Tout tourne déjà autour d'un ancien attentat qui a détruit une maternité et ses occupants dans un petit État du Caucase qui oscille entre l'ogre russe, sa volonté de rester sur place et les tendances indépendantistes (elles-mêmes découpées en deux branches, des indépendantistes modérés et des terroristes qui veulent appliquer la charia). Mais qui est réellement responsable de la mort des enfants et des nourrissons ? Les indépendantistes qui ont préparé les bombes, les islamistes qui se sont introduits dans la maternité, les forces de l'ordre qui ont provoqué l'assaut fatal ou les Maîtres du Kremlin qui ont peut-être laissé pourrir la situation voire ont manipulé tous ces groupuscules ? En tout cas, un des indépendantistes a décidé que tous les responsables paieraient pour la mort de ces innocents.
Toutes ces pistes s'organisent à travers des personnages emblématiques (dont certains sont d'anciennes connaissances) des différentes organisations citées. Restitués dans leur complexité (le chef des terroristes religieux est un personnage attachant qui essaye de conserver une certaine dignité) et une intrigue qui relate des nouvelles "élections" pour choisir un nouveau président, entre les intrigues, les corruptions et de fréquents retours en arrière sur le passé des protagonistes.

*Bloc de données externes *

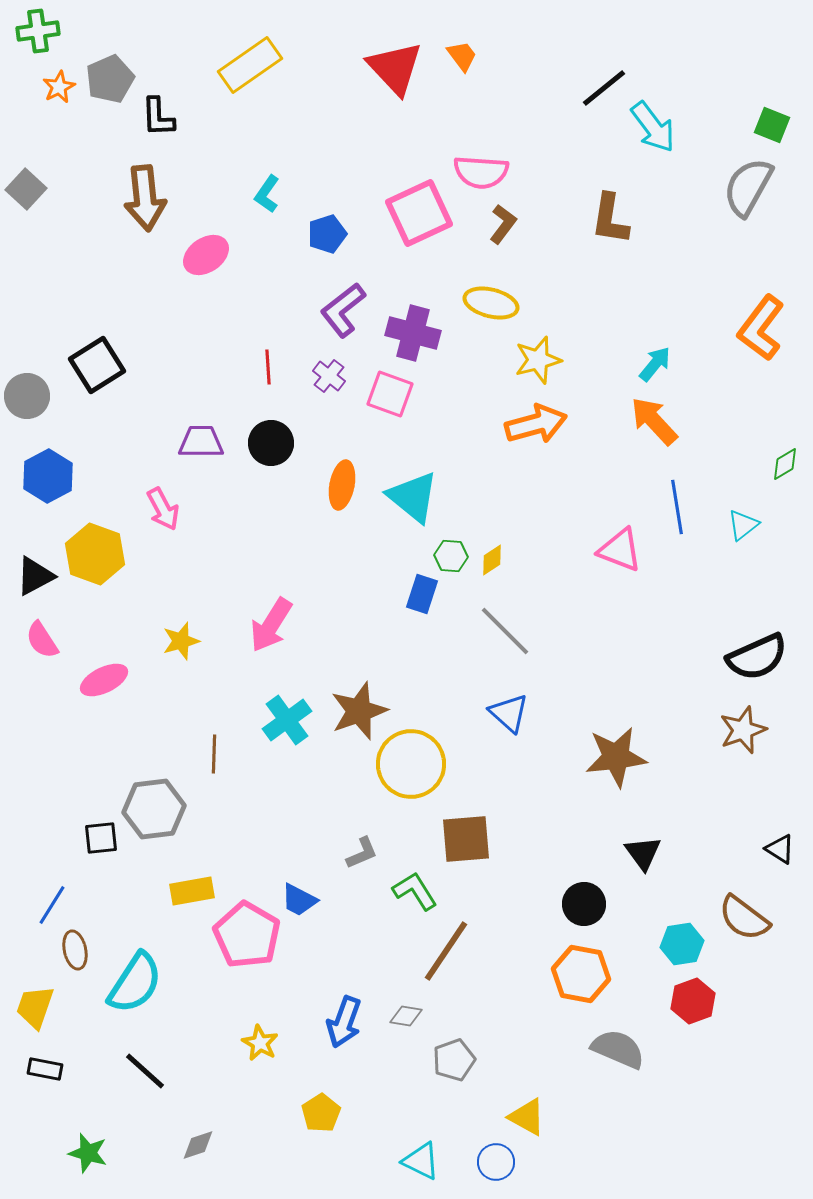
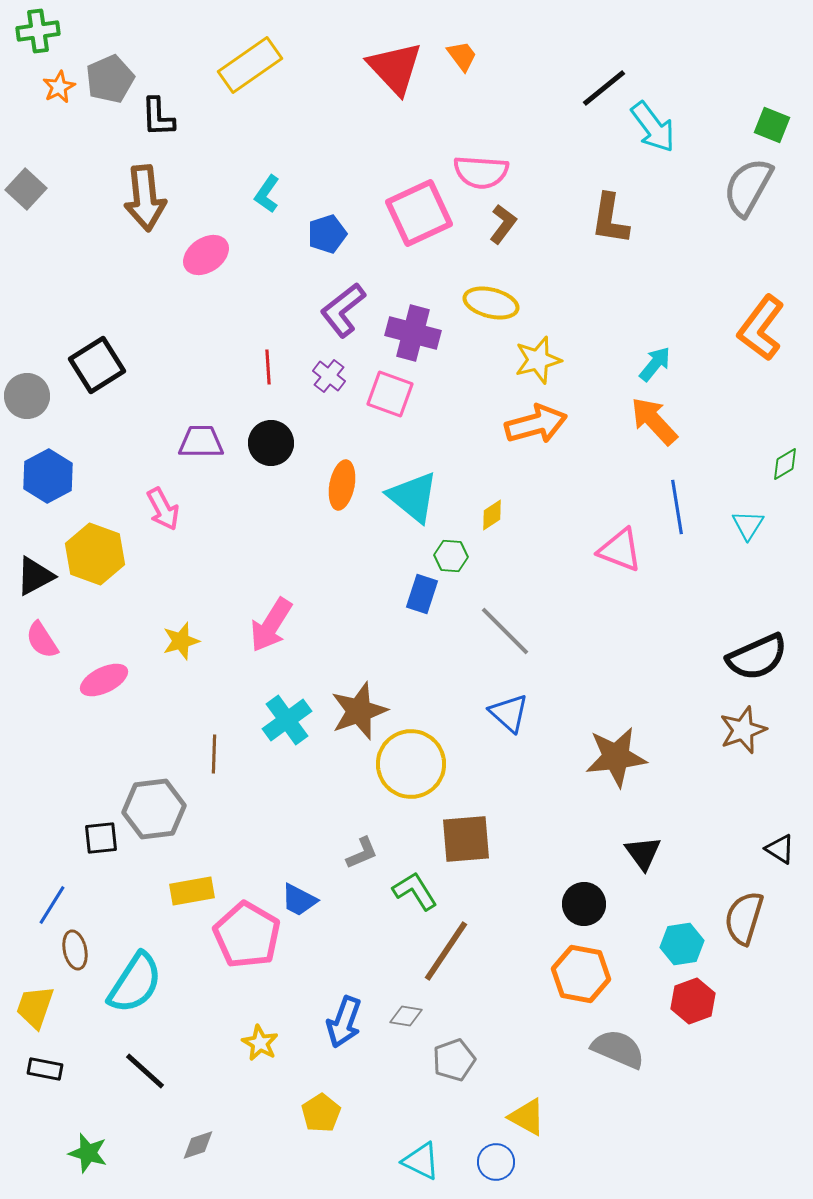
cyan triangle at (743, 525): moved 5 px right; rotated 20 degrees counterclockwise
yellow diamond at (492, 560): moved 45 px up
brown semicircle at (744, 918): rotated 70 degrees clockwise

Julia Latynina montre une situation géopolitique complexe qu'elle rend avec soin, ses positions d'opposante en première ligne à Poutine lui permettant de comprendre des éléments intéressants, ne négligeant pas les arrières-plans, ne simplifiant jamais entre les bons et les méchants. Son récit qui oscille entre la violence assumée de tribus et la violence "cachée" des Russes (on comprend mieux ce qu'il fallait entendre par le côté oriental du pouvoir européen russe !), entre des développements réalistes qui, par la démesure des personnages (vraiment des Seigneurs de guerre ou des pourris de première force) atteint une dimension rabelaisienne (des soldats qui assomment des soldats de leur propre unité pour les vendre aux Tchétchènes qui les négocieront à leurs familles contre rançon !).
De fait, le roman en revenant en cercles sur les mêmes événements ne relate pas tant une histoire qui tourne en rond qu'un récit qui se base sur la lente plongée tourbillonnante dans un entonnoir ou un évier, comme aspirée par le vide, dans une atmosphère de tragédie contemporaine forte et prenante, où les héros sont pris entre leur fidélité, leurs aspirations et ce qu'ils doivent représenter pour leur communauté. La fin de cette trilogie va se faire attendre.
Nominations :
Grand prix de la littérature policière - roman étranger 2012
Citation
Quant à savoir de quel œil la population accueillerait la nomination d'un président dont le père avait été supplicié par le peuple pour viol, le Kremlin s'en contrefichait, qui en voyait qu'un seul inconvénient à sa candidature : l'homme n'avait pas les moyens d'acheter sa fonction.